As the Central Bank of the Republic of Turkey (TCMB) prepares to announce its next interest rate decision on September 11, US-based investment banking company Goldman Sachs has adjusted its forecast. The bank now expects a 200 basis point cut, down from its previous 350 basis point projection, citing stronger-than-anticipated economic growth and higher inflation, according to a report by Reuters.
Growth and inflation shift expectations
Turkey’s second quarter GDP growth of 4.8 percent year on year significantly exceeded forecasts, even amid weaker domestic demand. Meanwhile, August inflation data came in hotter than expected.
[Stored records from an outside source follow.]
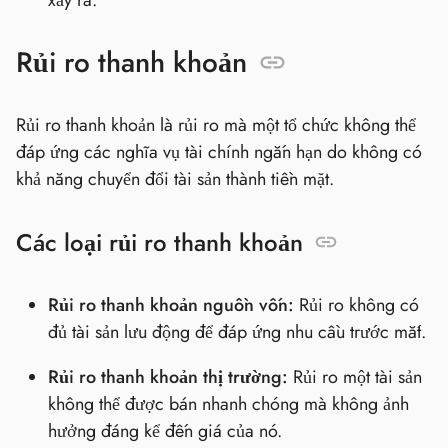
Rủi ro thanh khoản
Rủi ro thanh khoản là rủi ro mà một tổ chức không thể
đáp ứng các nghĩa vụ tài chính ngắn hạn do không có
khả năng chuyển đổi tài sản thành tiền mặt.
Các loại rủi ro thanh khoản
Rủi ro thanh khoản nguồn vốn:
Rủi ro không có
đủ tài sản lưu động để đáp ứng nhu cầu trước mắt.
Rủi ro thanh khoản thị trường:
Rủi ro một tài sản
không thể được bán nhanh chóng mà không ảnh
hưởng đáng kể đến giá của nó.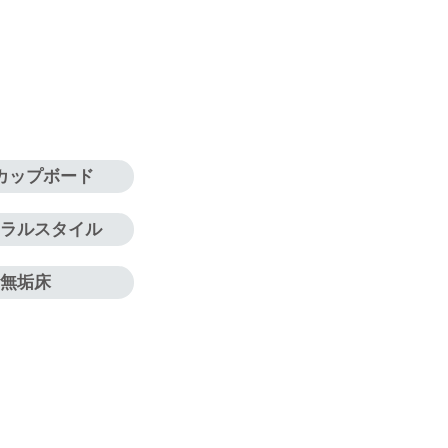
カップボード
ュラルスタイル
無垢床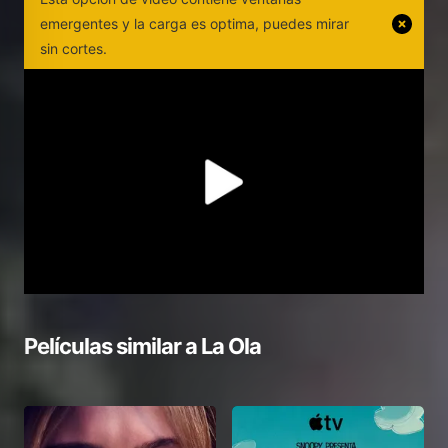
emergentes y la carga es optima, puedes mirar
sin cortes.
Películas similar a
La Ola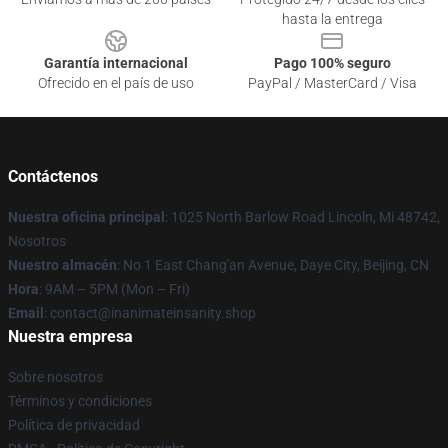
hasta la entrega
Garantía internacional
Pago 100% seguro
Ofrecido en el país de uso
PayPal / MasterCard / Visa
Contáctenos
Nuestra oficina principal
: 1025 North Barlow Road Lincoln, Mi 48742,
Nosotros
Nuestro almacén
: No 1 East Chang'an Avenue, Daye City, Beijing, CN
Hora
: 9AM – 5PM (Mon – Fri)
Email
: contact@inanimateinsanity.shop
Nuestra empresa
Sobre nosotros
Términos y condiciones
Política de privacidad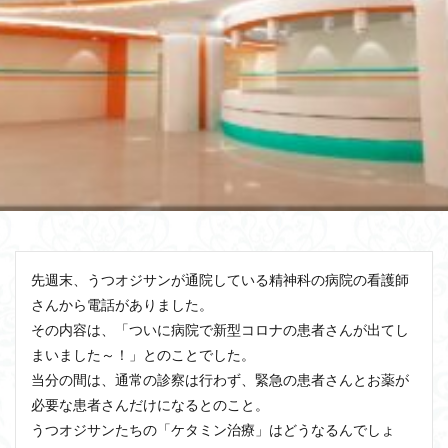
先週末、うつオジサンが通院している精神科の病院の看護師
さんから電話がありました。
その内容は、「ついに病院で新型コロナの患者さんが出てし
まいました～！」とのことでした。
当分の間は、通常の診察は行わず、緊急の患者さんとお薬が
必要な患者さんだけになるとのこと。
うつオジサンたちの「ケタミン治療」はどうなるんでしょ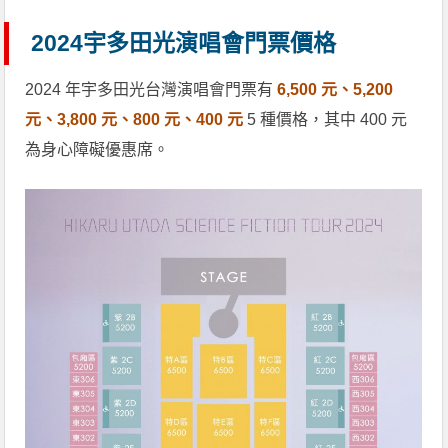
2024宇多田光演唱會門票價格
2024 年宇多田光台灣演唱會門票有
6,500 元、5,200
元、3,800 元、800 元、400 元
5 種價格，其中 400 元
為身心障礙優惠席。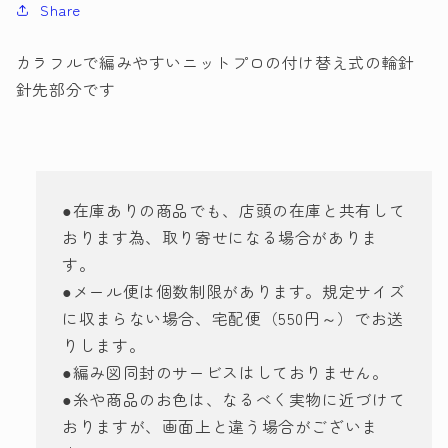
Share
ド
ド
リ
リ
カラフルで編みやすいニットプロの付け替え式の輪針
ー
ー
針先部分です
ム
ム
ズ
ズ
針
針
先
先
7.0mm
7.0mm
●在庫ありの商品でも、店頭の在庫と共有して
200509
200509
おります為、取り寄せになる場合がありま
【KN】
【KN】
す。
編
編
●メール便は個数制限があります。規定サイズ
み
み
に収まらない場合、宅配便（550円～）でお送
物
物
手
手
りします。
あ
あ
●編み図同封のサービスはしておりません。
み
み
●糸や商品のお色は、なるべく実物に近づけて
の
の
おりますが、画面上と違う場合がございま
These indicators suggest that the TCMB will pursue a smaller rate cut compared to its previous monetary policy meeting.
In addition, US-based finance corporation JPMorgan also forecasts a policy rate cut of 200 basis points, compared to the previously anticipated 300 basis points.
Meanwhile, Dutch-headquartered international bank ING has stated that Turkey’s second quarter GDP data reflected a notable pick-up in annual growth - even amid tightening financial conditions and in addition to base effects. Contrary to expectations, the economy also gained momentum on a quarterly basis. “This stronger-than-expected performance may prompt the central bank to adopt a more cautious approach to interest rate cuts,” ING noted. Given the resilience in domestic demand, ING has raised its full-year GDP growth forecast for 2025 to 3.3 percent, up from the previous estimate of 2.7 percent.